EXERCISE BRIEF: Within the data that follows, set down exactly the lines from the one containing "cuerpo humano." through the one containing "péptidos puede variar", both ends included.

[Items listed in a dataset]
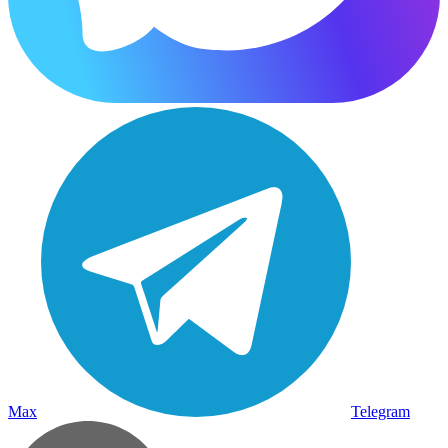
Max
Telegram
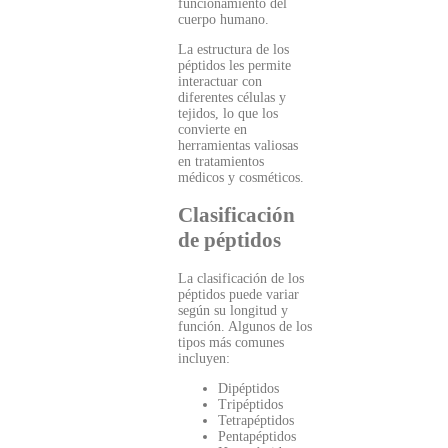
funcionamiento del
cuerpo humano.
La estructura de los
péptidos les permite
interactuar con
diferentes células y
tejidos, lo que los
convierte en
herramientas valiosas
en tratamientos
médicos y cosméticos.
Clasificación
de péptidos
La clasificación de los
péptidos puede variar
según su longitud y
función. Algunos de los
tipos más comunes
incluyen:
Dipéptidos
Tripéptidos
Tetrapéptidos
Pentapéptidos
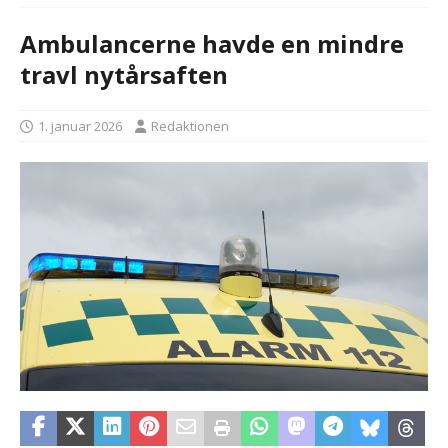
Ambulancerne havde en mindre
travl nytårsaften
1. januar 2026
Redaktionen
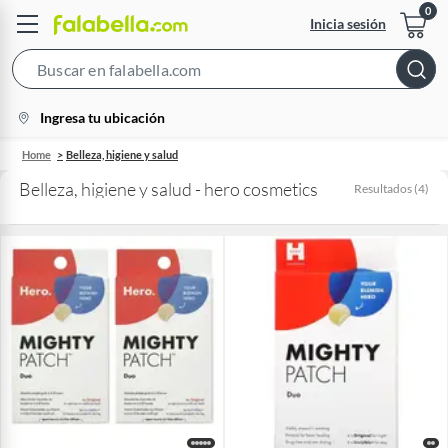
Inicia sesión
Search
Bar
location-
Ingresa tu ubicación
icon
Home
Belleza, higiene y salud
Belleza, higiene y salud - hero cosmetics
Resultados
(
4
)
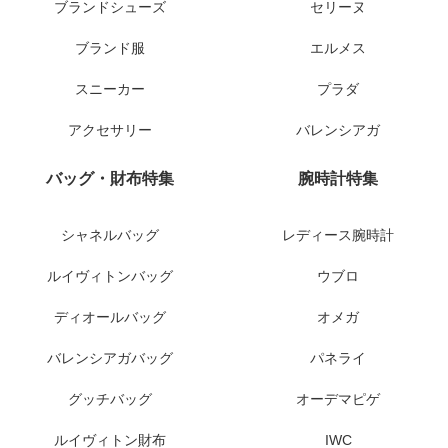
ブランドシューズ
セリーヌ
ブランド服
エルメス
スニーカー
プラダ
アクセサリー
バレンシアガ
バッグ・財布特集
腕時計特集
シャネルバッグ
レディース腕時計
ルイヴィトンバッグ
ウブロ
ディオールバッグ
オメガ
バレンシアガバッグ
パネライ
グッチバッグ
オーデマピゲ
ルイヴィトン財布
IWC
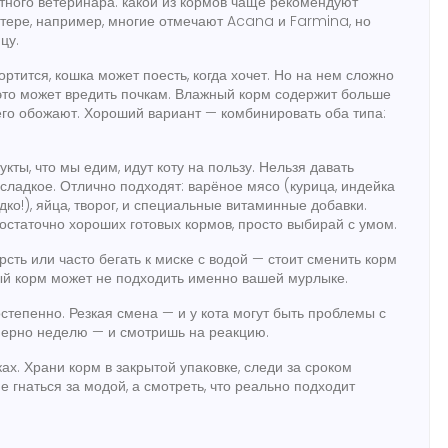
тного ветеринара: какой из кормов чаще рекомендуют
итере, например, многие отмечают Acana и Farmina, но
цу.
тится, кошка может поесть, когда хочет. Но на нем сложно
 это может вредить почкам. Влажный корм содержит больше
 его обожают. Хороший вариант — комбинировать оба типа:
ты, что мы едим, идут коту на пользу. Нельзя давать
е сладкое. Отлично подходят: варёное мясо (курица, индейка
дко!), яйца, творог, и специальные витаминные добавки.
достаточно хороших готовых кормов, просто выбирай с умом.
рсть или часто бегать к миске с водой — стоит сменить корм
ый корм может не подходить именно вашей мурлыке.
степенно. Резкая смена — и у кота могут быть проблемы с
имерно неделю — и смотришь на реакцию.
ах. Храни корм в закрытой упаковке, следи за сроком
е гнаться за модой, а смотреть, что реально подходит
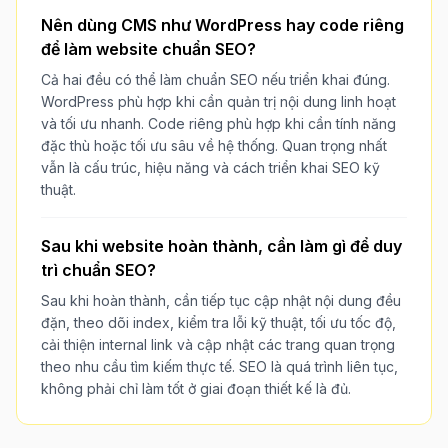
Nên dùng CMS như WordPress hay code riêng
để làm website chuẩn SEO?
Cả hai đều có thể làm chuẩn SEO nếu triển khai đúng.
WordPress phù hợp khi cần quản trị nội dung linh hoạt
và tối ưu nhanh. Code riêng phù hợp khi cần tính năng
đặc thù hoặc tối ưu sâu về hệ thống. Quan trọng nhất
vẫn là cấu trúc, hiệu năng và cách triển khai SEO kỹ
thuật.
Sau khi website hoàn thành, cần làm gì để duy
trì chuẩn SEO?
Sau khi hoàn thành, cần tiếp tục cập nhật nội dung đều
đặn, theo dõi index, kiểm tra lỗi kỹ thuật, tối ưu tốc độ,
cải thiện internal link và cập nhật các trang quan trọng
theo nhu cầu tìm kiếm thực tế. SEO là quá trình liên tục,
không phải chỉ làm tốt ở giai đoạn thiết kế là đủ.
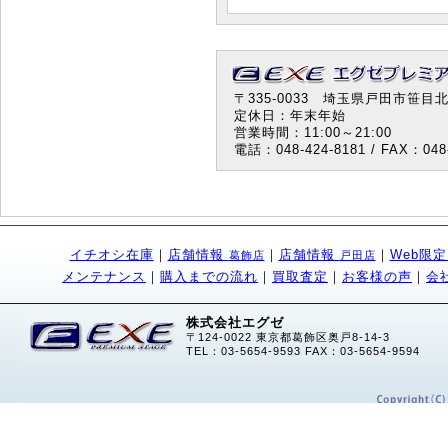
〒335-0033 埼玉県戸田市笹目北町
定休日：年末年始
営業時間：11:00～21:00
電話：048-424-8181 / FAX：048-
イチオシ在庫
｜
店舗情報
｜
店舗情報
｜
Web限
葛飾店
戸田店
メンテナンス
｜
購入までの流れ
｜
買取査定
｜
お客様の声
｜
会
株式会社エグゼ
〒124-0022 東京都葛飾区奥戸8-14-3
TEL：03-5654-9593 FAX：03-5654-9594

---

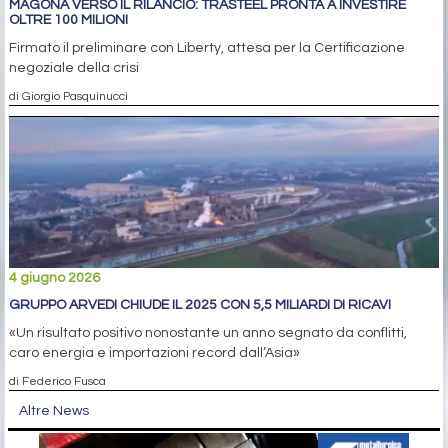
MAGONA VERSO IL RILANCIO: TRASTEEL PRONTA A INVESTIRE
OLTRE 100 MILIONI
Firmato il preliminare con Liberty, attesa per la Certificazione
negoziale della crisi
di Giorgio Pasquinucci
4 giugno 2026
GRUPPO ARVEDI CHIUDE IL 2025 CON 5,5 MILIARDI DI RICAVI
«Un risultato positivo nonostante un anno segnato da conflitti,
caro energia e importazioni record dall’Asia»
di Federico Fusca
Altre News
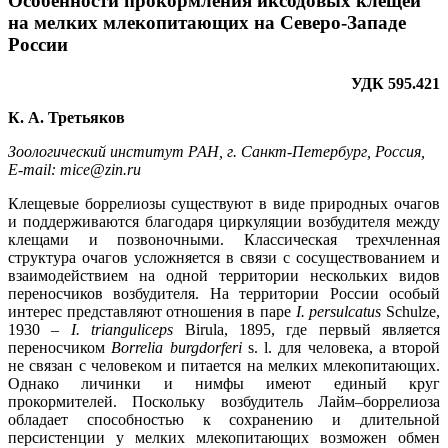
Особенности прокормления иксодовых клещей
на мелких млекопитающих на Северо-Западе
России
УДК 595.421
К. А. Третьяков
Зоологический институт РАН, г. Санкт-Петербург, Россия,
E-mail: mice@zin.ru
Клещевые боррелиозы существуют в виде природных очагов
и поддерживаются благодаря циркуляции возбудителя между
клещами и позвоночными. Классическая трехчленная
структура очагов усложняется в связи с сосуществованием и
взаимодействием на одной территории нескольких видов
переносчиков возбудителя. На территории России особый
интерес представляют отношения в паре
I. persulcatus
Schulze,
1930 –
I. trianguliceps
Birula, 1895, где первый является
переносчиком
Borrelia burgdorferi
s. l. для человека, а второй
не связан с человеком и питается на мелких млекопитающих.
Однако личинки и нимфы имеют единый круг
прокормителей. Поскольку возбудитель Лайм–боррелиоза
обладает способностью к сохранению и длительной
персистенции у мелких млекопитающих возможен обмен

...

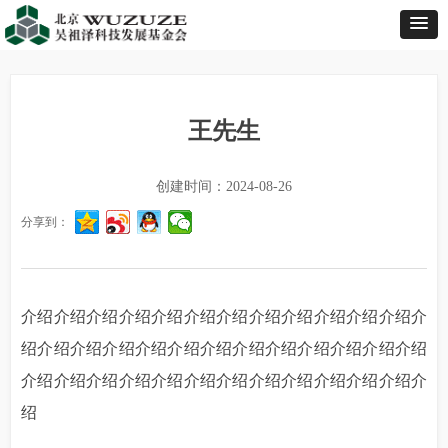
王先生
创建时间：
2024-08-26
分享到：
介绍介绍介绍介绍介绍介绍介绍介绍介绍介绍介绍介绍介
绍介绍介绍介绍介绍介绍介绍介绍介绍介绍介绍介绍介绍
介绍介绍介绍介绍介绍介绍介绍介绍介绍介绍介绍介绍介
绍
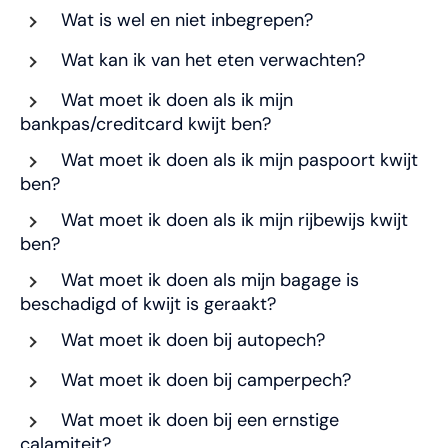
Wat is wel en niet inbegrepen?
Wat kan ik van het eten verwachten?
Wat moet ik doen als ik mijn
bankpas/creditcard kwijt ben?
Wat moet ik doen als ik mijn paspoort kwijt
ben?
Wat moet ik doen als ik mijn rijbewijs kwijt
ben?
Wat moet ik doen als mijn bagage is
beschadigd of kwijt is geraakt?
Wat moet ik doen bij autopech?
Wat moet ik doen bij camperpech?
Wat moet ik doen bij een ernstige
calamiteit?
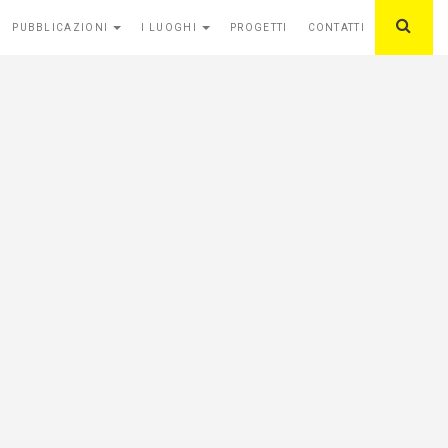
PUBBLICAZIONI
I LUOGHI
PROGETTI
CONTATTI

WRITTEN ANSWER:
cuerpo humano.
La estructura de los
péptidos les permite
interactuar con
diferentes células y
tejidos, lo que los
convierte en
herramientas valiosas
en tratamientos
médicos y cosméticos.
Clasificación
de péptidos
La clasificación de los
péptidos puede variar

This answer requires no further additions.